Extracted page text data
"""

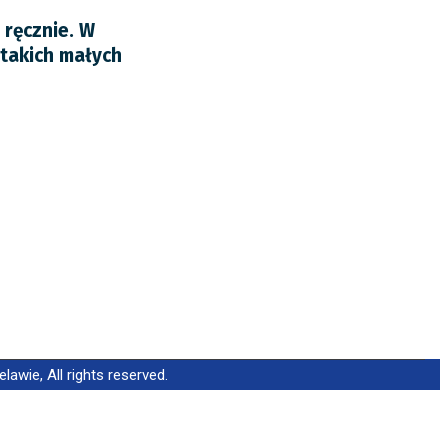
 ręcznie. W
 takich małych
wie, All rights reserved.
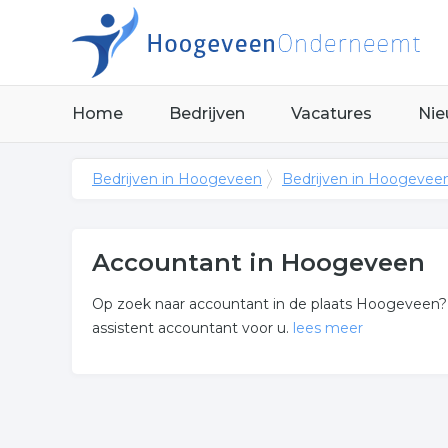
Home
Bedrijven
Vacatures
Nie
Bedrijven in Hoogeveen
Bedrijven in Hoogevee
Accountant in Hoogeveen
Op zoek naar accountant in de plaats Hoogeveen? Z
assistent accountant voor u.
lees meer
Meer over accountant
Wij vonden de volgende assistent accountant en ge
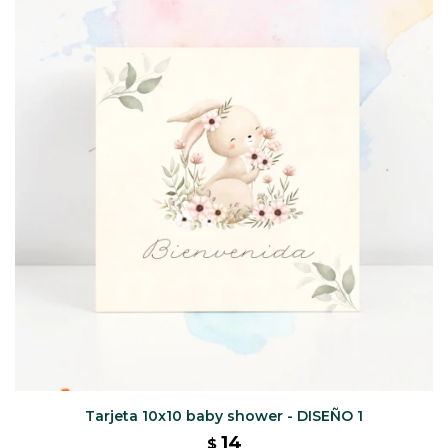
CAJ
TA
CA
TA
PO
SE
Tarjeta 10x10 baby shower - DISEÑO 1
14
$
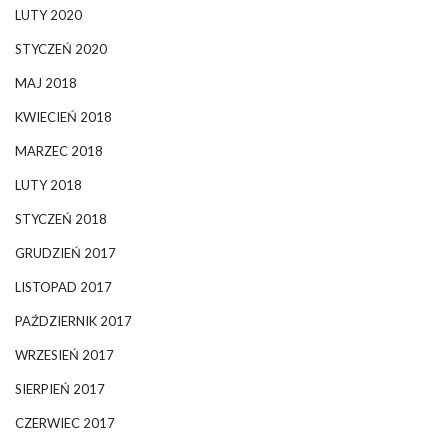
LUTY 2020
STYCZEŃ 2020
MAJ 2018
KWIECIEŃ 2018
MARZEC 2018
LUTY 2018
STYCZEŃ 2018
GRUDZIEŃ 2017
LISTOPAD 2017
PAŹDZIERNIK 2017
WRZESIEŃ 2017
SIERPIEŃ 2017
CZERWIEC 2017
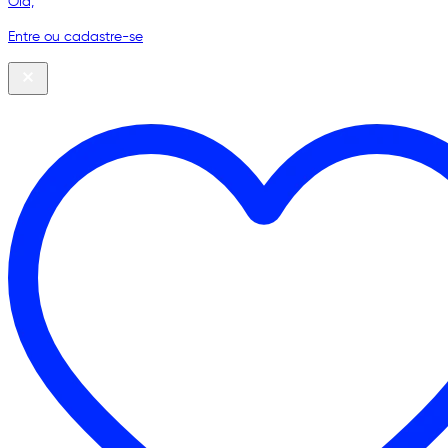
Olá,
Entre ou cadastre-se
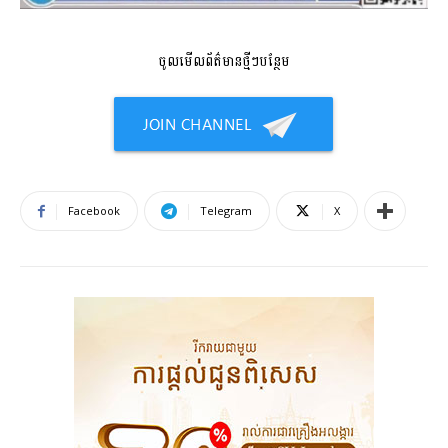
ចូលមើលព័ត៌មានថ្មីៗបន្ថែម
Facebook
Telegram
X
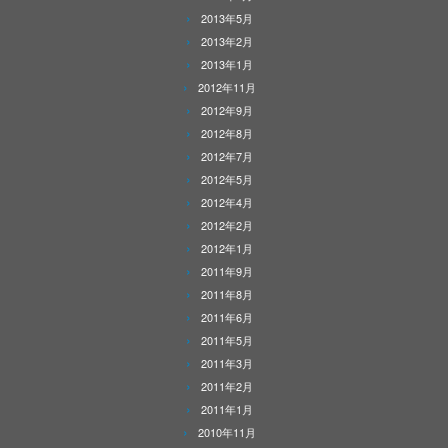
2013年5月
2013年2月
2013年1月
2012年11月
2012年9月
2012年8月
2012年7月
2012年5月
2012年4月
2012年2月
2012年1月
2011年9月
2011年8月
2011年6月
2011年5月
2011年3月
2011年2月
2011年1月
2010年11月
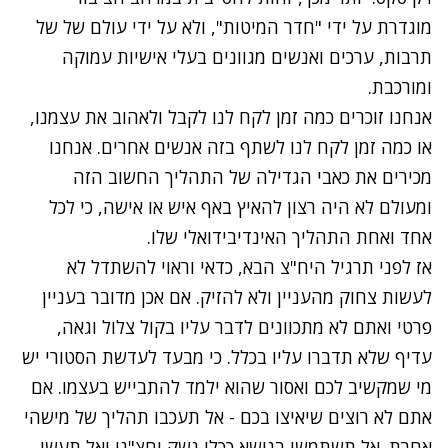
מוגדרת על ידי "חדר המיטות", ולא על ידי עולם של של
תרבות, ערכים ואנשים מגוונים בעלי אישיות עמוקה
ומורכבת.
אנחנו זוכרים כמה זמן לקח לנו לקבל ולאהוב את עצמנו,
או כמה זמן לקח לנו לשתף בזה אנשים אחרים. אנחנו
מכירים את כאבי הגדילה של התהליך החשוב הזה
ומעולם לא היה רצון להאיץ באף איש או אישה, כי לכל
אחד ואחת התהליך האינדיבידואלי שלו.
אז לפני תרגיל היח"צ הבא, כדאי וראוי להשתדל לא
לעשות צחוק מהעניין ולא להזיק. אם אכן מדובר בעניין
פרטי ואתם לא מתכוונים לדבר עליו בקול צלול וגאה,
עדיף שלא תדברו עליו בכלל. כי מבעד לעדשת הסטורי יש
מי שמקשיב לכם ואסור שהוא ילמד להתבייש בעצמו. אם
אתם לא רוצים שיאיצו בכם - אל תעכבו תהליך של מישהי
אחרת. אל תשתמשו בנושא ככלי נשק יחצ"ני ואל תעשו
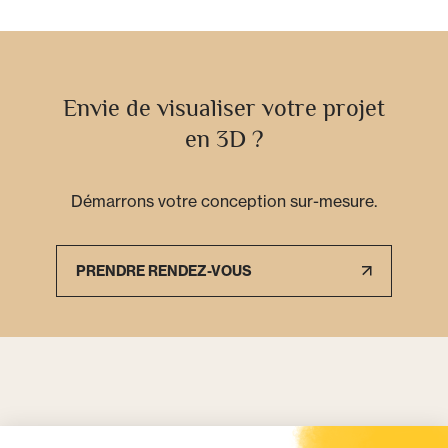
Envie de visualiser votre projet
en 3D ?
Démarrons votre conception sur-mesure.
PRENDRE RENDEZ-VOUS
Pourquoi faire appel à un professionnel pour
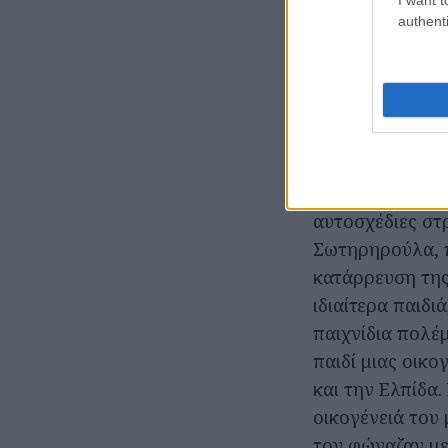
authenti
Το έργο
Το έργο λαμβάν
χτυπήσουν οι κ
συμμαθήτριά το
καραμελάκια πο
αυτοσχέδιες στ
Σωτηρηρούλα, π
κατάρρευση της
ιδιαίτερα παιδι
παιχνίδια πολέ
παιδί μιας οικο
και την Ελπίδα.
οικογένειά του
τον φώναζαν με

"""

* WHAT YOU ARE ASKED TO DO *
Which of the lines above carry the string "Bedrijven"? Copy every one.

* OUTPUT OF THE TASK *
Bedrijven
Bedrijven in Hoogeveen
Bedrijven in Hoogevee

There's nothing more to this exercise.